Platonov est la première pièce de Tchekhov, écrite alors qu'il n'avait vraisemblablement que dix-huit ans, vingt ans peut-être. On n'en sait rien exactement car la pièce n'a jamais été ni publiée ni jouée du vivant de l'auteur.

Seul demeure un gros manuscrit, environ deux fois plus gros que la taille d'une pièce " ordinaire ". Lequel manuscrit est abondamment biffé, avec des scènes pour lesquelles il existe deux voire trois variantes.

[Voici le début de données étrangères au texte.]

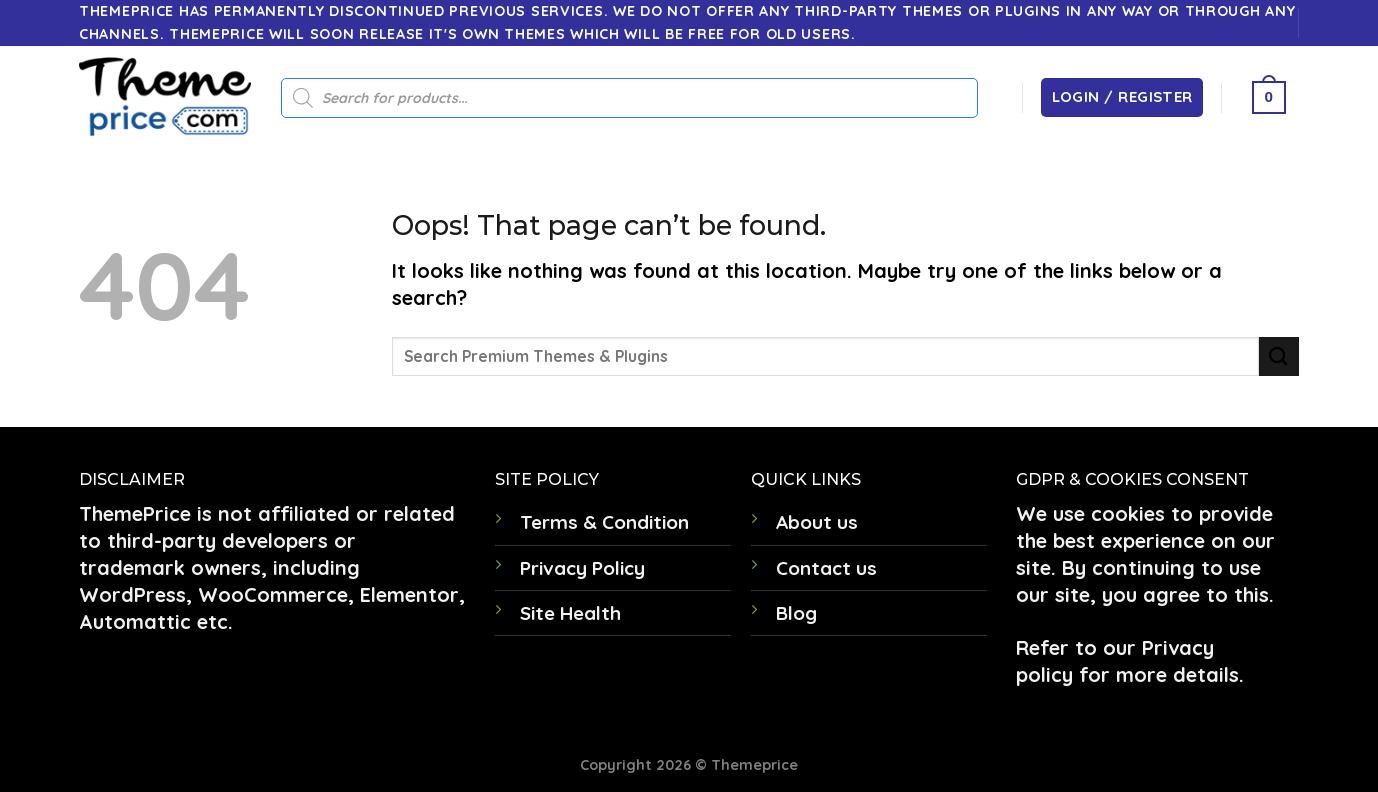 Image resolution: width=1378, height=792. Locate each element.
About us (817, 522)
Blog (796, 613)
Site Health (570, 613)
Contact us (826, 568)
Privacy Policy (582, 568)
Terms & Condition (604, 522)
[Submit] (1279, 356) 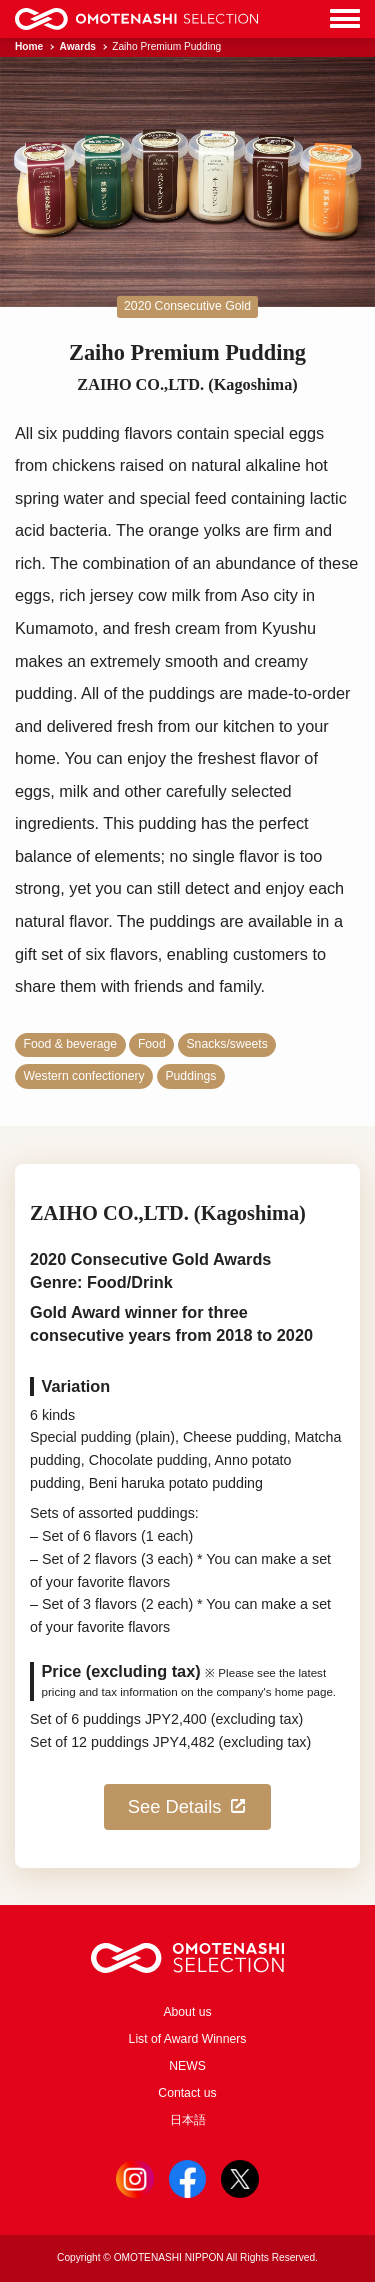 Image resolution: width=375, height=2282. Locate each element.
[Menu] (345, 19)
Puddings (190, 1076)
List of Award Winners (188, 2039)
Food (152, 1044)
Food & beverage (71, 1044)
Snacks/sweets (226, 1044)
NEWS (187, 2066)
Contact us (187, 2093)
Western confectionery (84, 1076)
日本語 (188, 2120)
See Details (187, 1806)
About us (187, 2012) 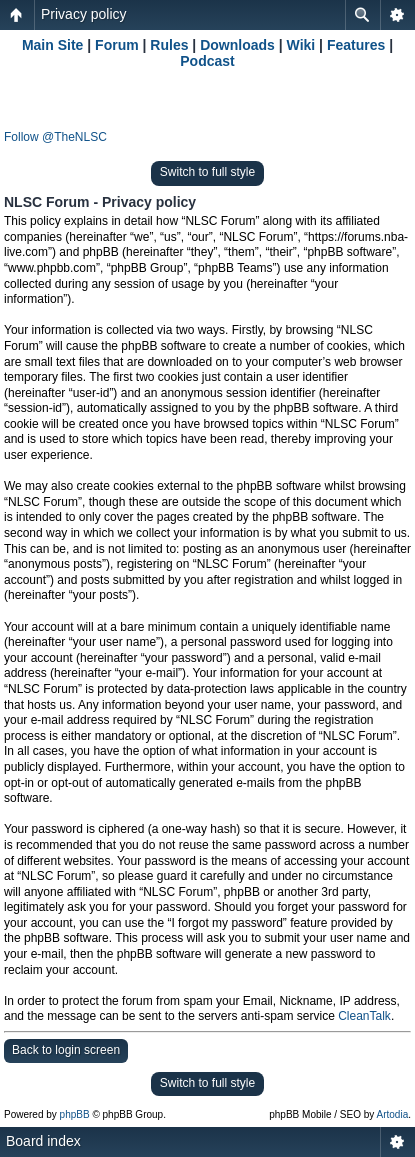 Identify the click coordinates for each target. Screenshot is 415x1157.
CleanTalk (364, 1016)
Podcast (207, 61)
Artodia (393, 1114)
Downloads (237, 45)
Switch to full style (207, 172)
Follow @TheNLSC (55, 137)
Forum (117, 45)
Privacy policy (84, 14)
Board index (43, 1141)
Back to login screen (66, 1050)
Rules (169, 45)
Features (356, 45)
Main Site (52, 45)
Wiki (301, 45)
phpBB (75, 1114) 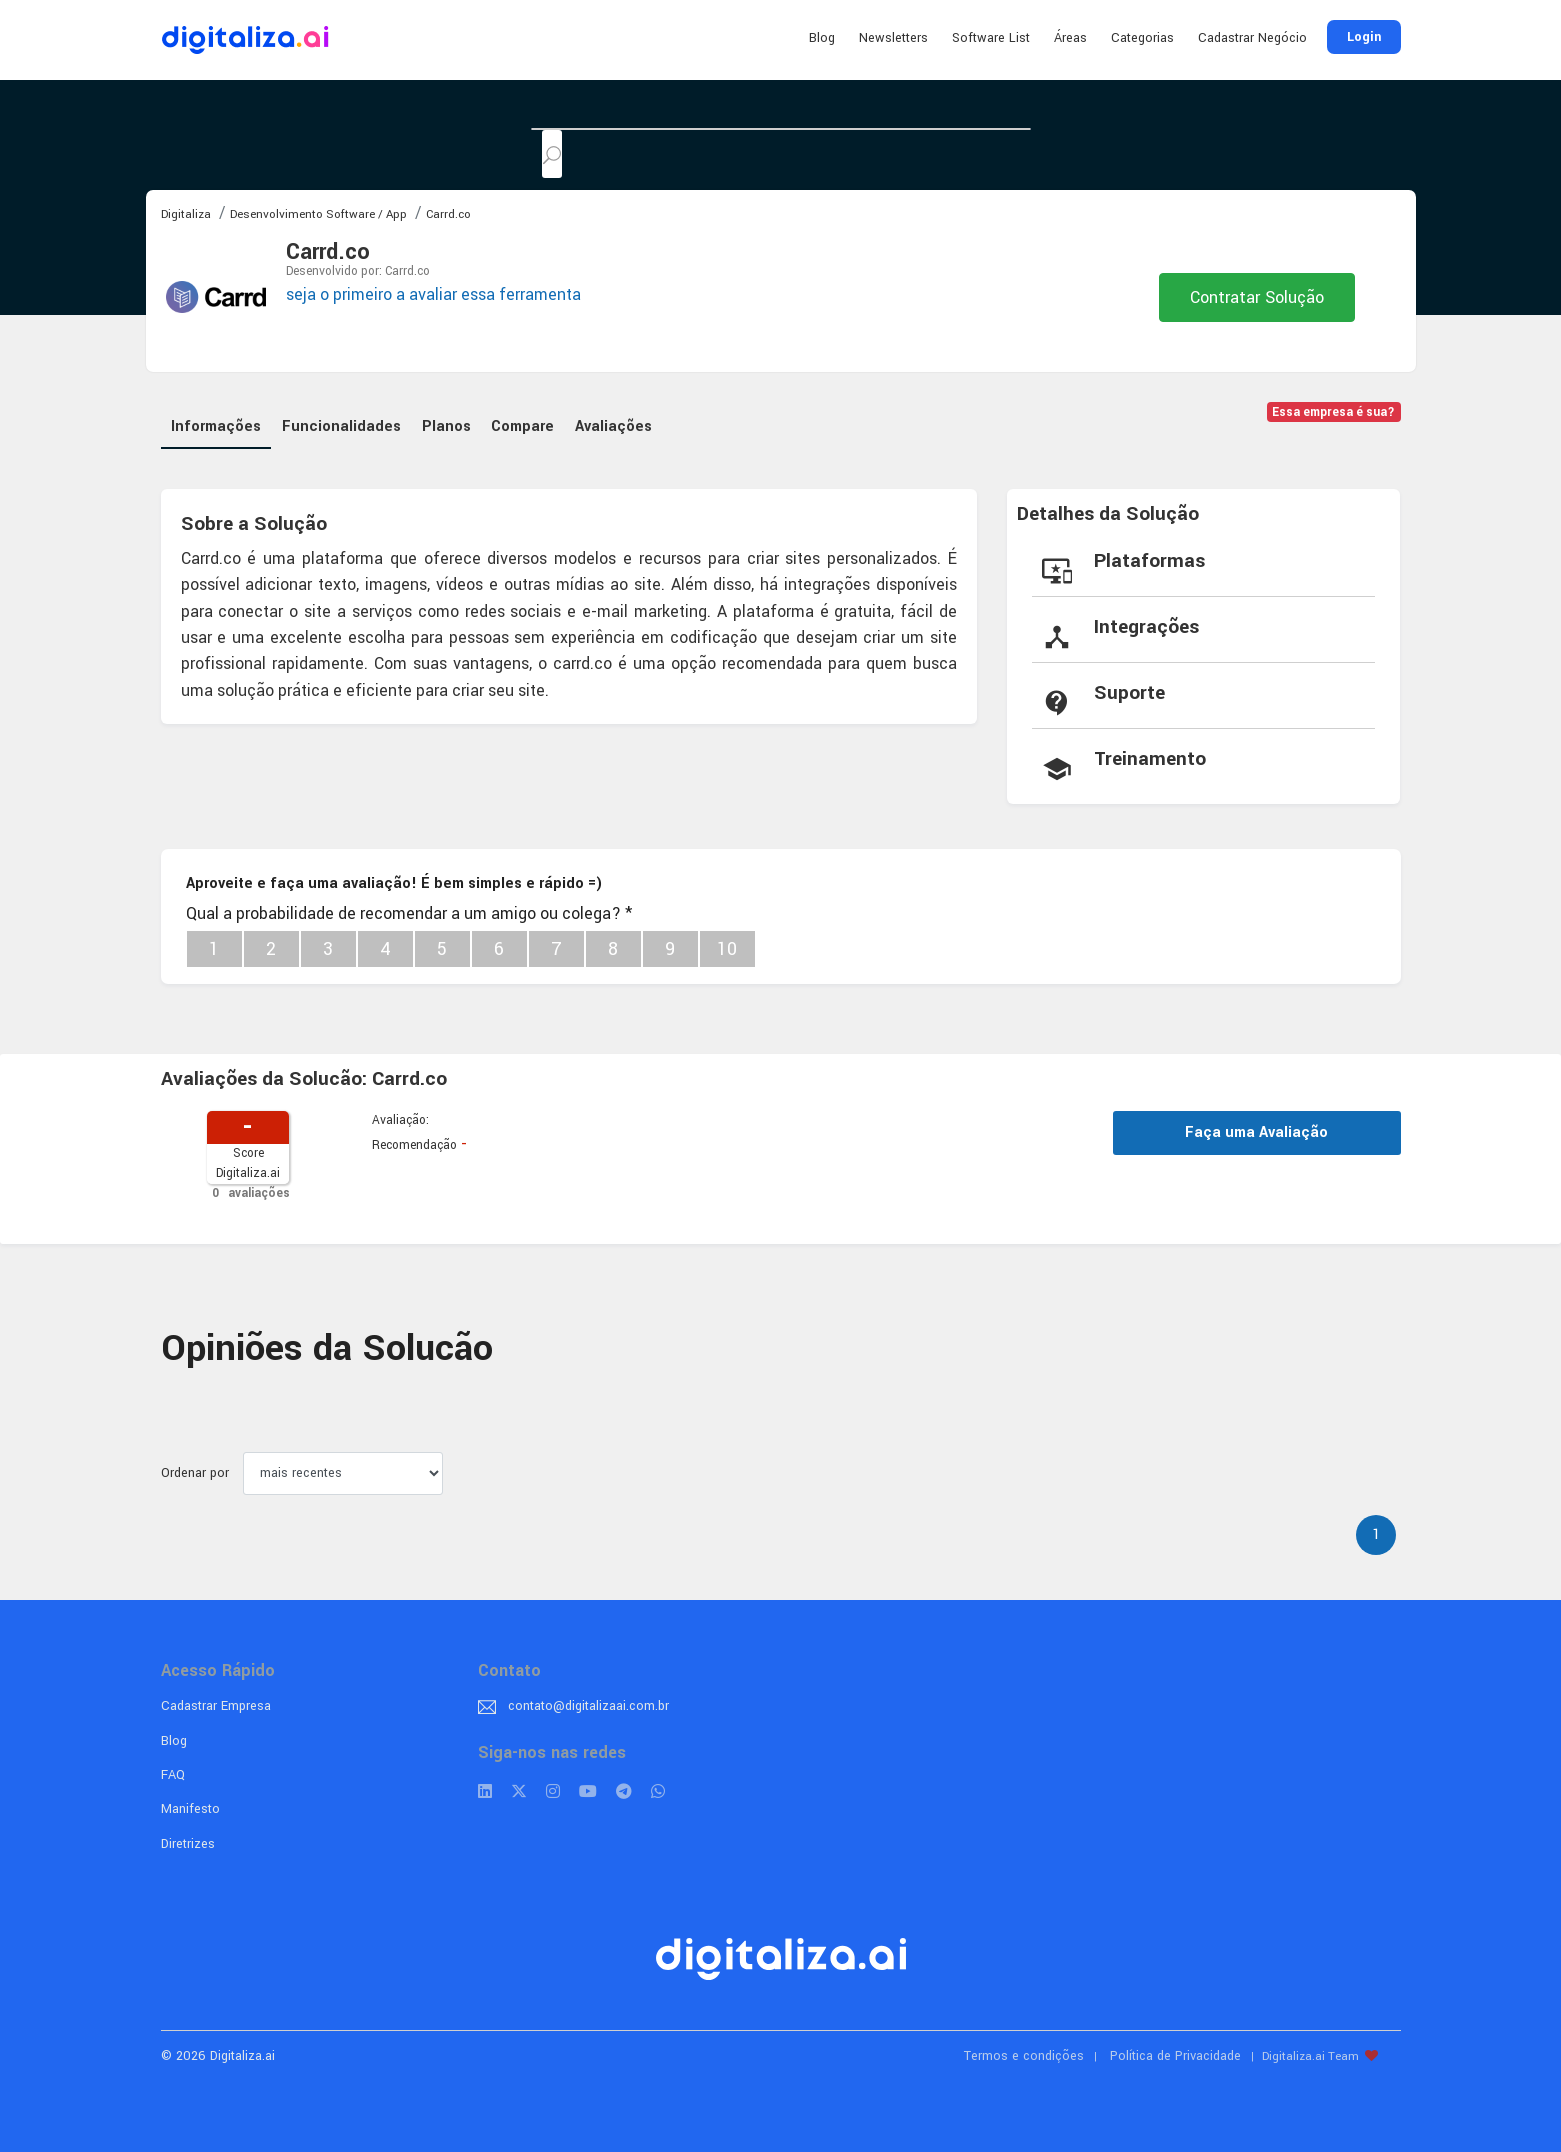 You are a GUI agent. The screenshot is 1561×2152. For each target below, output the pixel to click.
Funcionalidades (343, 421)
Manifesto (190, 1804)
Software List (991, 38)
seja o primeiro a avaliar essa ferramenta (433, 294)
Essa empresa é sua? (1333, 412)
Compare (528, 421)
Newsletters (893, 38)
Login (1364, 37)
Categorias (1142, 38)
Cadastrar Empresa (216, 1701)
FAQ (173, 1770)
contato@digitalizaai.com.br (588, 1701)
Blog (822, 38)
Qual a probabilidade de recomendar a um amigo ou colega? (409, 908)
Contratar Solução (1257, 297)
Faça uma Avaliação (1256, 1127)
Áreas (1070, 38)
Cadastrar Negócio (1252, 38)
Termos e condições (1024, 2051)
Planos (449, 421)
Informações (217, 421)
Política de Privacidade (1175, 2051)
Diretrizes (188, 1839)
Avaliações (620, 421) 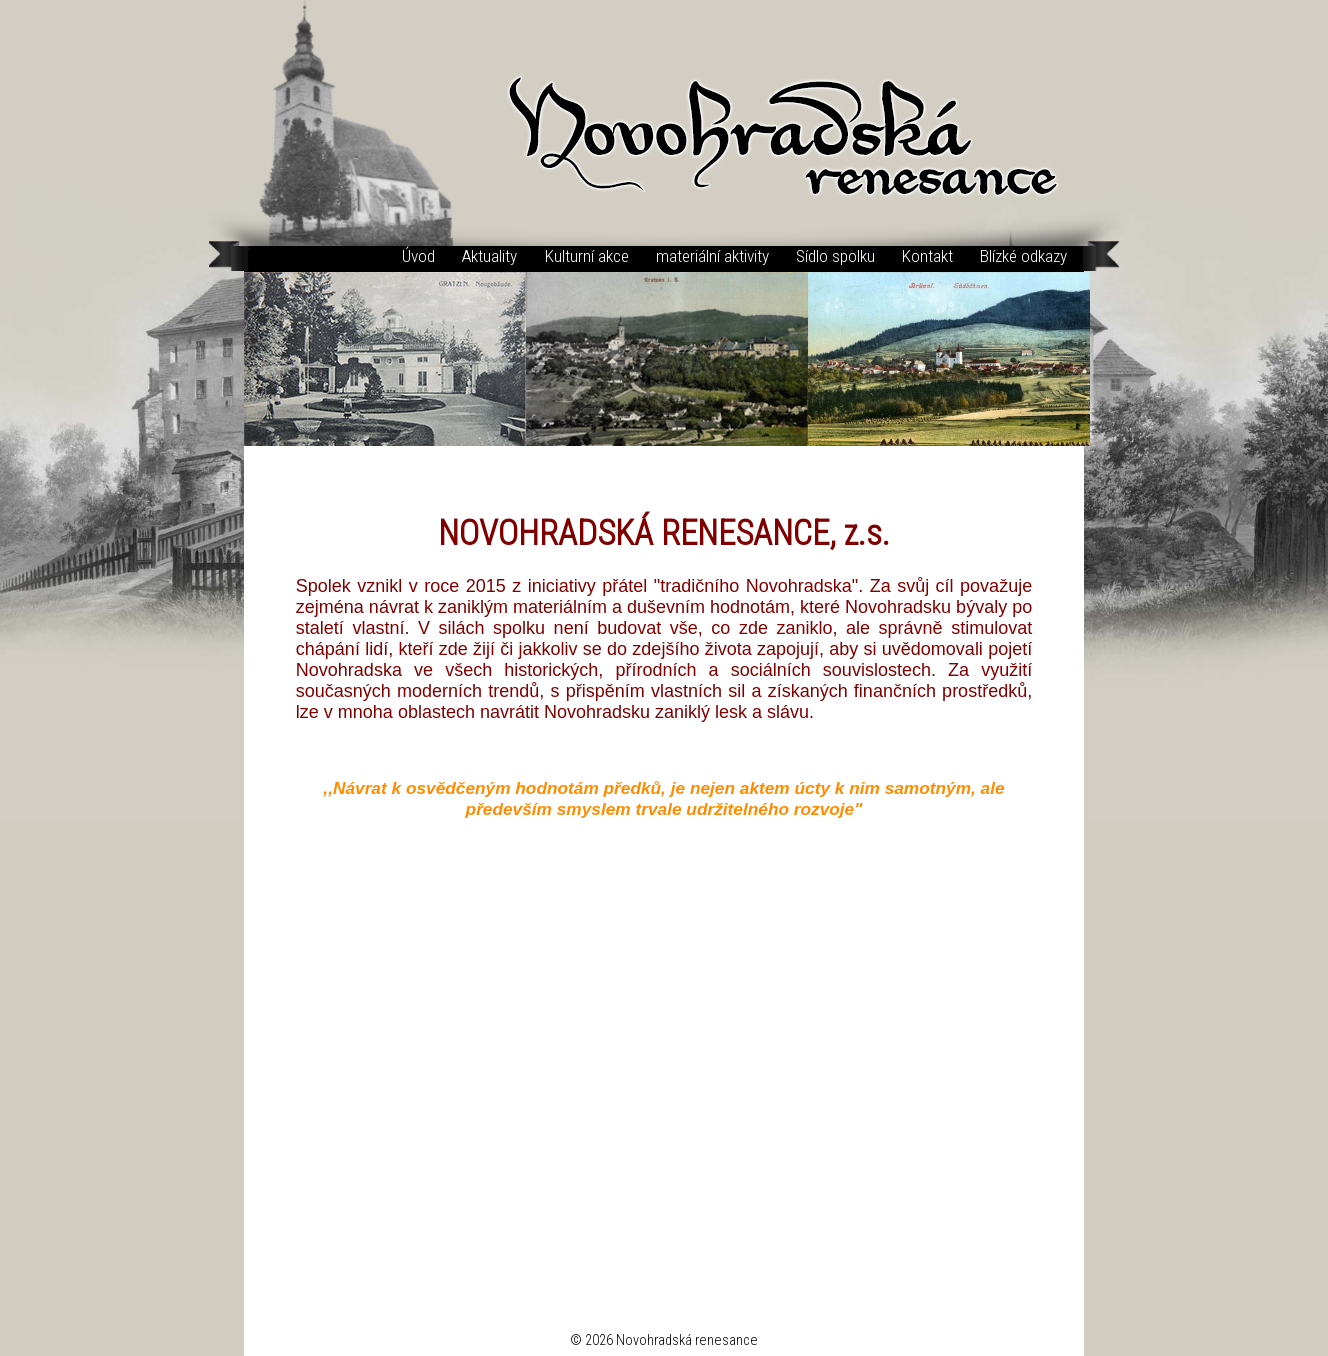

La vérité aussi, c'est que la pièce n'a pas de titre. Voilà pourquoi on trouve parfois la version courte : Platonov, du nom du personnage principal. Mais on l'a également vu traduire sous l'appellation : Ce Fou de Platonov. La seule indication de titre qu'y avait apposé Anton Tchekhov était un néologisme qui signifiait en gros : L'Absence de Père. Voici donc un premier mystère.

Le second mystère, à la lecture, est de s'interroger sur le fait qu'une telle pièce puisse être l'oeuvre d'un lycéen de dix-huit ans. On y trouve déjà presque toutes les thématiques qui seront abordées dans les pièces matures du dramaturge russe, notamment, une certaine ressemblance avec sa toute dernière pièce, La Cerisaie.

Dit autrement, soit il s'agit d'un génie vraiment très très précoce, soit (ou parallèlement), les visions de Tchékhov n'ont pas évolué d'un pouce entre 18 et 44 ans, ce dont je doute absolument pour un homme de cette envergure.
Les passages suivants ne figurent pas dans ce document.